Peter Costello weighs in on Super returns..
Peter Costello’s warning about a new era of low super fund returns has sparked a fierce debate over assumptions behind the government’s budget superannuation changes. “The 10-year bond rate is the lowest it has ever been and even 30-year bond rates are a bit over 3 per cent,’’ the former treasurer said yesterday. “It is a much lower-return world than most of us have lived through in our lives.”
Assistant Treasurer Kelly O’Dwyer said the government’s claim that a $1.6 million pension pot would support an income stream of about four times the age pension ($88,000 a year) was based on returns of 3 per cent above inflation, over 25 years. “Over a lifetime it is assumed that retirees will draw down on the capital in their superannuation account — which is why there are minimum drawdown requirements,” Ms O’Dwyer said.

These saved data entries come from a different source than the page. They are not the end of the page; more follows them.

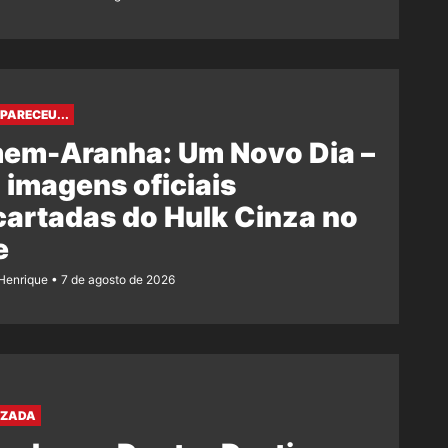
PARECEU...
em-Aranha: Um Novo Dia –
 imagens oficiais
artadas do Hulk Cinza no
e
Henrique
7 de agosto de 2026
AZADA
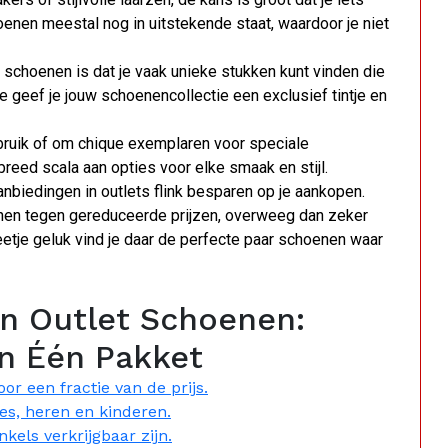
enen meestal nog in uitstekende staat, waardoor je niet
 schoenen is dat je vaak unieke stukken kunt vinden die
ee geef je jouw schoenencollectie een exclusief tintje en
bruik of om chique exemplaren voor speciale
eed scala aan opties voor elke smaak en stijl.
anbiedingen in outlets flink besparen op je aankopen.
nen tegen gereduceerde prijzen, overweeg dan zeker
etje geluk vind je daar de perfecte paar schoenen waar
n Outlet Schoenen:
in Één Pakket
 een fractie van de prijs.
es, heren en kinderen.
kels verkrijgbaar zijn.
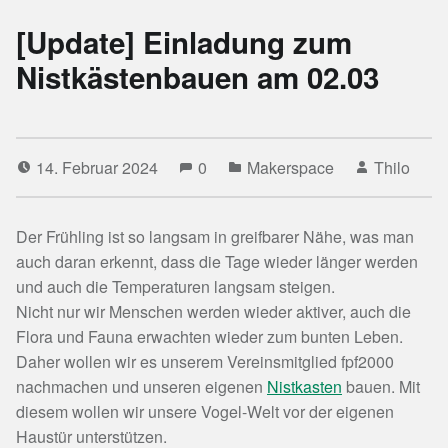
[Update] Einladung zum
Nistkästenbauen am 02.03
14. Februar 2024
0
Makerspace
Thilo
Der Frühling ist so langsam in greifbarer Nähe, was man
auch daran erkennt, dass die Tage wieder länger werden
und auch die Temperaturen langsam steigen.
Nicht nur wir Menschen werden wieder aktiver, auch die
Flora und Fauna erwachten wieder zum bunten Leben.
Daher wollen wir es unserem Vereinsmitglied fpf2000
nachmachen und unseren eigenen
Nistkasten
bauen. Mit
diesem wollen wir unsere Vogel-Welt vor der eigenen
Haustür unterstützen.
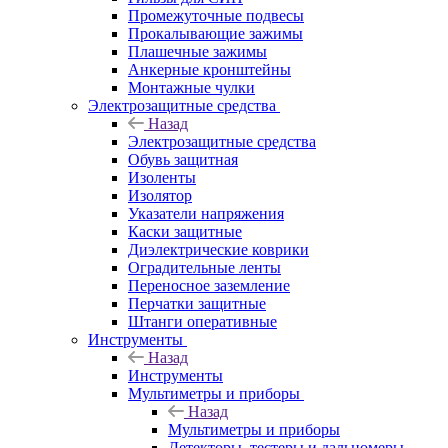
Промежуточные подвесы
Прокалывающие зажимы
Плашечные зажимы
Анкерные кронштейны
Монтажные чулки
Электрозащитные средства
Назад
Электрозащитные средства
Обувь защитная
Изоленты
Изолятор
Указатели напряжения
Каски защитные
Диэлектрические коврики
Оградительные ленты
Переносное заземление
Перчатки защитные
Штанги оперативные
Инструменты
Назад
Инструменты
Мультиметры и приборы
Назад
Мультиметры и приборы
Детекторы, тестеры и дальномеры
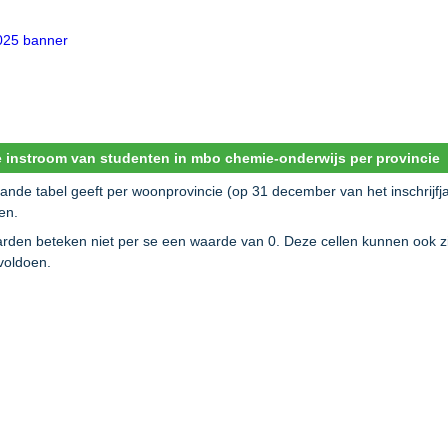
 instroom van studenten in mbo chemie-onderwijs per provincie
ande tabel geeft per woonprovincie (op 31 december van het inschrijf
gen.
rden beteken niet per se een waarde van 0. Deze cellen kunnen ook zij
voldoen.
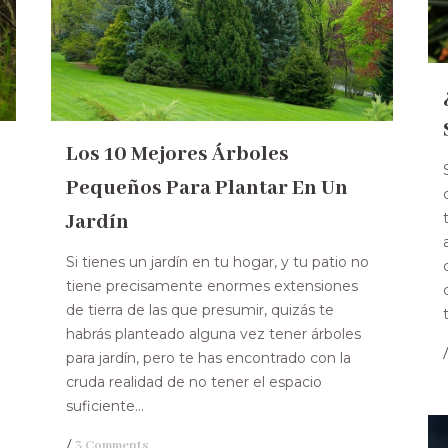
Los 10 Mejores Árboles
Pequeños Para Plantar En Un
Jardín
Si tienes un jardín en tu hogar, y tu patio no
tiene precisamente enormes extensiones
de tierra de las que presumir, quizás te
habrás planteado alguna vez tener árboles
para jardín, pero te has encontrado con la
cruda realidad de no tener el espacio
suficiente...
/
3 Comments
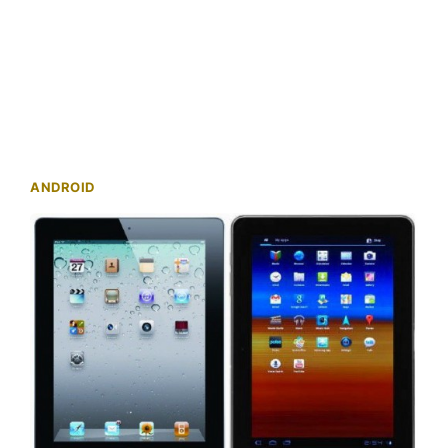
ANDROID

Given the single Age Pension is just over $22,000 a year, the calculation assumes an investor in a super fund would receive a guaranteed return of about 5.2 per cent a year.
Mr Costello, the chairman of the Future Fund, believed the government would agree to lowering the fund’s return target of 5 per cent above inflation. The alternative would be for the fund to take on more risk to achieve the target.
Mr Costello said he was not planning to enter the debate on the government’s super changes but was just outlining the fact that investors faced a new era of lower returns than they received in the past. “We used to live in a world where the long-term bond rate was 5.5 per cent and people could expect to get several basis points above that from their investments,’’ he said. “That world has gone. It’s past. The world we are looking at now is a long-term 2-3 per cent risk-free return world.”
AMP Capital chief economist Shane Oliver agreed with Mr Costello’s argument on the outlook for investment returns, particularly given the fact that retirees invested with a more conservative investment strategy.
But David Knox, senior partner with consultancy Mercer, which advises the super industry, said an estimated rate of return of about 5.5 per cent for a person in retirement was reasonable if it was taken over the longer term. “We have very low interest rates at the moment but when we model expected returns we do it over 20, 30 and 40 years. And 5.5 per cent is probably reasonable,’’ he said.
SuperRatings chairman Jeff Bresnahan said a return of about 5.5 per cent was “more than achievable over the long term” assuming a long-term inflation rate of about 2 per cent. “Peter Costello is on the wrong track on this one,” he said. “Budget strategies are based on long-term assumptions and so they should be.’’
The discussion comes amid the release of figures from super researchers Chant West yesterday which said super funds “were sitting on” returns of about 3 per cent for the financial year to date. “Following a rise of 1.8 per cent in March, the median growth fund gained another 1.4 per cent in April,’’ Chant West director Warren Chant said. “That takes the return over the 10 months of the financial year to 1.7 per cent.”